Each individual carries a variety of character traits. It’s perfectly normal for some people to be more particular than others, but that’s all fine as long as it doesn’t bother anyone. And we must emphasize that personal characteristics should be left behind and dedicated to professionalism when it comes to the workplace. That’s when the symptoms of imposter syndrome appear, especially if we don’t get enough affirmation for what we’ve achieved.
By definition, imposter syndrome is a condition in which we feel anxious, depressed, and defeated, even when we are objectively successful in many fields. This situation is increasingly present in the workplace, especially when quality is not properly recognized and rewarded, so self-doubt appears.
Of course, it can appear in various forms and in other spheres of life. In fact, the imposter syndrome in the workplace is so common that if you check this site, you will recognize someone from your environment or yourself.
This means that it is time to learn to appreciate your own worth and overcome this condition to be professional, dedicated, and satisfied with yourself.
1. Unmask the Imposter Syndrome
To be able to fight imposter syndrome, you need to recognize the symptoms. The most common signs of this condition are self-doubt, fear of failure, perfectionism, and struggle for new achievements. From all that, we cannot notice that we are overachievers, which is not always a good thing.

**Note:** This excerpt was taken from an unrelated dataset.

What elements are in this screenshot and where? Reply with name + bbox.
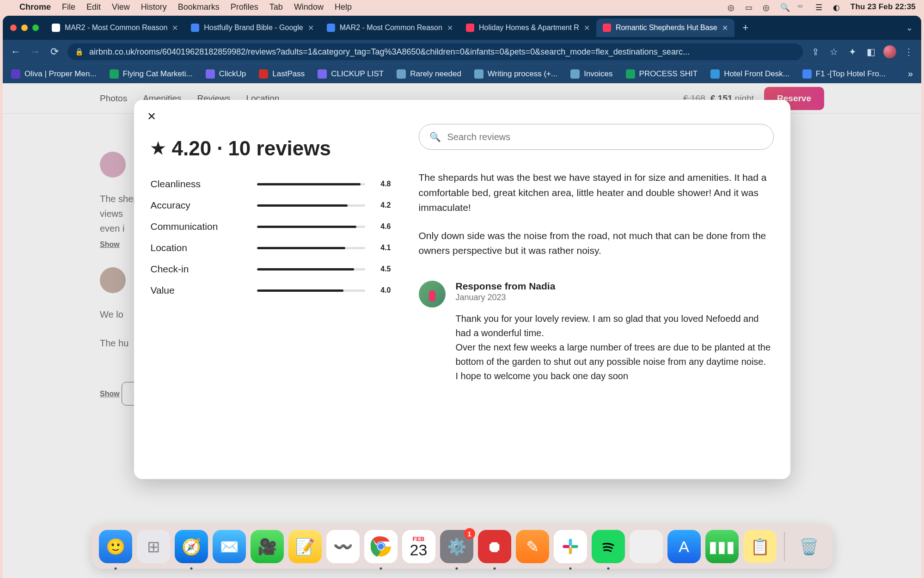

On the contrary, when we try to prove ourselves, the employer notices that we are willing to work more responsibilities for the same salary, in order to get validation. And the validation in this case is just praise for top performance and nothing else.
So if you recognize some of these behaviors in yourself, it’s time to approach them with tremendous awareness and commitment so that you can know your worth. Imposter syndrome can often occur in perfectionists or people who have a natural gift for being genius at what they do. It is even more common among solo performers who do not need a team or help to achieve something.
2. Understanding the Causes Behind the Imposter Syndrome
There are several aspects we need to uncover, so let’s start with self-perception and beliefs about our capabilities. It often happens with people who grew up in environments where achievements were emphasized and failures punished. It’s surely behind us, but we all have some, let’s say, trauma caused by that. Additionally, we are often victims of social expectations, that make us uncomfortable with what we do. These things trigger the imposter syndrome for sure.
High standards and the tendency to compare ourselves with someone else are other triggers we must recognize on time. Setting high expectations and trying to accomplish them is another cause of imposter syndrome, as well as the feeling of unworthiness we have when not capable of those expectations.
It’s surely a difficult situation, but we can free ourselves up from that if we really want to.
3. The Impact of Imposter Syndrome on You
Now, it’s time to break free from self-limitations. Keep in mind that this condition affects your mental health, job satisfaction, and career progression. When doubting our abilities, we sometimes feel anger and fear that we aren’t capable of the role we handle.
The persistent anxiety and stress associated with imposter syndrome can contribute to feelings of burnout and even lead to a decline in job satisfaction. And when we have these feelings, we often hold ourselves back from taking on new challenges and opportunities.
The imposter syndrome sets limits that prevent us from reaching our full potential and having the success we deserve.
4. Embrace Your Worth and Overcome the Imposter Syndrome
This is not the easiest task because you must recognize your self-worth and achievements. Initially, you have to reframe your current mindset and let the negative thoughts go. Try to replace self-doubt with affirmations, recognizing your strengths and capabilities as an individual and professional.
You can even seek support from a therapist or someone you trust. Once you start talking about the imposter syndrome and all the emotions it causes, you’ll see that you’re not alone in this fight. Many people feel the same, so it’s better to have someone to understand you, instead of going through the whole thing alone.
Try to recognize and celebrate achievements, even the smallest ones. Acknowledge every small success, so you can get a sense of self-validation. That way, you’ll build a strong shield against the imposter’s feelings.
And even more important, learn to accept the failures as a part of your professional life. No one can be completely perfect and sometimes we make mistakes, but we must accept that as a part of our life, not something that defines us as persons.
5. How Can Organizations Create a Support Culture?
Most of the time companies and organizations are responsible for their employees’ mental health issues. Many people don’t know how to set healthy boundaries while bosses and managers know how to use that to their advantage. The result is creating overachievers who can’t handle any failure. And even then, there is no support culture between the coworkers, even though they, together with the organization, play an essential role in combating the imposter syndrome.
At this point, organizations must be aware of the imposter syndrome issues, provide resources for mental well-being, provide counseling services, and maintain open dialogue culture. That way, they create an environment where the syndrome is widely recognized and addressed correctly before it becomes an ongoing problem.
Imposter syndrome is very common in the professional sphere but it shouldn’t define you as a person and limit your potential. By recognizing the signs on time, you can easily overcome all the self-doubts and embrace your worth.
And always remember that you’re capable and more than qualified to achieve success. Still, it’s up to you to recognize your potential and understand that you deserve to shine brightly in the professional environment.
We really hope this article helped you, bringing you one step closer to breaking free from imposter syndrome.